Look Back and Moving Forward
I’ve definitely become more openly emotional since I started traveling to the refugee camps three years ago. I tend to feel heart ache and tears swell up in my eyes when something warm and fuzzy, however cheesy it might be, happens. I usually push the emotion away and move on quickly without looking back. But last night I was watching Grown Ups, a movie I probably never would have watched before I started work on Darfur and genocide, and at one corny line, I felt the aching and wet eyes. Instead of retreating from the feeling, I thought about why I have become more sensitive.
I think one of the reasons I get emotional at moments of warm and fuzziness is because I want Darfuri families–who have seen great violence and whose memories of lost loved ones haunt them–to have these carefree moments where only love exists. Where their lives are filled with only happiness and where memories of hatred and burnt homes fade away. That’s what the movies do, right? They create fairy tale moments where only love and happiness lives. And then people who see these movies, they want that to. The life of a refugee who has fled because of violence is the polar opposite. In many ways their youth have lost the innocence of their childhood, and the parents have lost their livelihood, their everything.
Although their families are filled with love, just like ours, their situation calls for more strength and daily fight than many of us use in our entire lives. Darfuri parents love their children just as much as we do, and want many of the same things for their children: to be loved, feed, happy, secure, and to succeed in life. I want our Darfuri friends to succeed in life. This trip was difficult in that I felt to my core that the people living in Djabal, Goz Amer, and other camps, really feel they can trust us to help them. Their hope lies in our efforts to continue to educate, and more important bring change to their lives.
I normally don’t make new year’s resolutions. I figure we are all evolving individuals and communities, and we can and should work on ourselves all the time. But this year Gabriel has challenged our family to make a family resolution, or this case a goal: to raise enough money to fund a sister school in one of the camps.
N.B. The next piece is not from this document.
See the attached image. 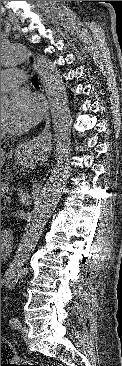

We are also going to research how to provide several secondary school graduates with the opportunity to attend university. Neither of these will be easy, as we will continue all our other efforts and projects, but if we all commit to raising a portion of it, I know we can do it. It feels good to be able to bring concrete change, in addition to hope, to our friends in the camps. I just hope that one day we can be there when they walk back home to Darfur.